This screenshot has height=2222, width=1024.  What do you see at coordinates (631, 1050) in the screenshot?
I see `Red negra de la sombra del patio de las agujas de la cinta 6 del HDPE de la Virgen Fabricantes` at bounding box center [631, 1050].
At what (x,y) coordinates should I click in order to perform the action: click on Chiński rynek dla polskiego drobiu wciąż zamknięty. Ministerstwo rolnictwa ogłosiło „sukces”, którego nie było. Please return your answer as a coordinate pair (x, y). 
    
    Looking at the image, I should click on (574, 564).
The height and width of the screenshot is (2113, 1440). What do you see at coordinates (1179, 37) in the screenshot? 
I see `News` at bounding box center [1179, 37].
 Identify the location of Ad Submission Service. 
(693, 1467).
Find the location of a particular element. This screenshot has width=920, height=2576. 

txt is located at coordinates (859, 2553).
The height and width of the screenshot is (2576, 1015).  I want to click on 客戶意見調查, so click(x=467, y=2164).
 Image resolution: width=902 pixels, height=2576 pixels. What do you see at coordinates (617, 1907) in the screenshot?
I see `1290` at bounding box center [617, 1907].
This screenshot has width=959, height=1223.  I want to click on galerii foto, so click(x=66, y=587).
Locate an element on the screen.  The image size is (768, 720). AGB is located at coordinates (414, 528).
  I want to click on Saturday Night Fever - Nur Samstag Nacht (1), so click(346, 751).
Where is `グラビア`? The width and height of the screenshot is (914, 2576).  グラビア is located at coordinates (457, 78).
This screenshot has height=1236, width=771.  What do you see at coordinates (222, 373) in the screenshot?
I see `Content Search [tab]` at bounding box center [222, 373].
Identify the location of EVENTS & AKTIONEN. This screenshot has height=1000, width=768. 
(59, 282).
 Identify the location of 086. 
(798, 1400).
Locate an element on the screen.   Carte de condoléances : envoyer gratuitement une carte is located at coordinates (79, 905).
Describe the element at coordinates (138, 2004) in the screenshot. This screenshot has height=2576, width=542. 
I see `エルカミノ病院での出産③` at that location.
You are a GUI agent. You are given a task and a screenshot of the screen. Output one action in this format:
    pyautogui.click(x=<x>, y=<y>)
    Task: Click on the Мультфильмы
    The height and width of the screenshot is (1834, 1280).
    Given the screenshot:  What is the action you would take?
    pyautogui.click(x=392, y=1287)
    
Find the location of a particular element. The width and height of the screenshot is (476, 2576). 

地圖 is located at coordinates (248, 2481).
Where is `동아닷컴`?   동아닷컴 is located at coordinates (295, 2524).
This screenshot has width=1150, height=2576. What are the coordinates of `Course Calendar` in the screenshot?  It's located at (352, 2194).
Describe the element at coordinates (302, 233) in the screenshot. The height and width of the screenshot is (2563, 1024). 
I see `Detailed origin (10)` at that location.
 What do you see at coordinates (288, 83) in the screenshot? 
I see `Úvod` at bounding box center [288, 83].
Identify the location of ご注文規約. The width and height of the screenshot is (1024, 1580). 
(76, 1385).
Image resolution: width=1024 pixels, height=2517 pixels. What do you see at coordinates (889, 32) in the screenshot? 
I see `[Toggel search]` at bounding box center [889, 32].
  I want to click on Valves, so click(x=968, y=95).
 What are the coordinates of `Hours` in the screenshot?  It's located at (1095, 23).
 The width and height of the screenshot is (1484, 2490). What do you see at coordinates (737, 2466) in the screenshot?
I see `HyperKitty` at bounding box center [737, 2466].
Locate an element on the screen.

==========

TASK BRIEF:
Print the records above exactly as written.

ANSWER TO THIS PROBLEM:
This screenshot has height=2222, width=1024.  What do you see at coordinates (631, 1050) in the screenshot?
I see `Red negra de la sombra del patio de las agujas de la cinta 6 del HDPE de la Virgen Fabricantes` at bounding box center [631, 1050].
At what (x,y) coordinates should I click in order to perform the action: click on Chiński rynek dla polskiego drobiu wciąż zamknięty. Ministerstwo rolnictwa ogłosiło „sukces”, którego nie było. Please return your answer as a coordinate pair (x, y). 
    
    Looking at the image, I should click on (574, 564).
The height and width of the screenshot is (2113, 1440). What do you see at coordinates (1179, 37) in the screenshot? 
I see `News` at bounding box center [1179, 37].
 Identify the location of Ad Submission Service. 
(693, 1467).
Find the location of a particular element. This screenshot has width=920, height=2576. 

txt is located at coordinates (859, 2553).
The height and width of the screenshot is (2576, 1015).  I want to click on 客戶意見調查, so click(x=467, y=2164).
 Image resolution: width=902 pixels, height=2576 pixels. What do you see at coordinates (617, 1907) in the screenshot?
I see `1290` at bounding box center [617, 1907].
This screenshot has width=959, height=1223.  I want to click on galerii foto, so click(x=66, y=587).
Locate an element on the screen.  The image size is (768, 720). AGB is located at coordinates (414, 528).
  I want to click on Saturday Night Fever - Nur Samstag Nacht (1), so click(346, 751).
Where is `グラビア`? The width and height of the screenshot is (914, 2576).  グラビア is located at coordinates (457, 78).
This screenshot has height=1236, width=771.  What do you see at coordinates (222, 373) in the screenshot?
I see `Content Search [tab]` at bounding box center [222, 373].
Identify the location of EVENTS & AKTIONEN. This screenshot has height=1000, width=768. 
(59, 282).
 Identify the location of 086. 
(798, 1400).
Locate an element on the screen.   Carte de condoléances : envoyer gratuitement une carte is located at coordinates (79, 905).
Describe the element at coordinates (138, 2004) in the screenshot. This screenshot has height=2576, width=542. 
I see `エルカミノ病院での出産③` at that location.
You are a GUI agent. You are given a task and a screenshot of the screen. Output one action in this format:
    pyautogui.click(x=<x>, y=<y>)
    Task: Click on the Мультфильмы
    The height and width of the screenshot is (1834, 1280).
    Given the screenshot:  What is the action you would take?
    pyautogui.click(x=392, y=1287)
    
Find the location of a particular element. The width and height of the screenshot is (476, 2576). 

地圖 is located at coordinates (248, 2481).
Where is `동아닷컴`?   동아닷컴 is located at coordinates (295, 2524).
This screenshot has width=1150, height=2576. What are the coordinates of `Course Calendar` in the screenshot?  It's located at (352, 2194).
Describe the element at coordinates (302, 233) in the screenshot. The height and width of the screenshot is (2563, 1024). 
I see `Detailed origin (10)` at that location.
 What do you see at coordinates (288, 83) in the screenshot? 
I see `Úvod` at bounding box center [288, 83].
Identify the location of ご注文規約. The width and height of the screenshot is (1024, 1580). 
(76, 1385).
Image resolution: width=1024 pixels, height=2517 pixels. What do you see at coordinates (889, 32) in the screenshot? 
I see `[Toggel search]` at bounding box center [889, 32].
  I want to click on Valves, so click(x=968, y=95).
 What are the coordinates of `Hours` in the screenshot?  It's located at (1095, 23).
 The width and height of the screenshot is (1484, 2490). What do you see at coordinates (737, 2466) in the screenshot?
I see `HyperKitty` at bounding box center [737, 2466].
Locate an element on the screen.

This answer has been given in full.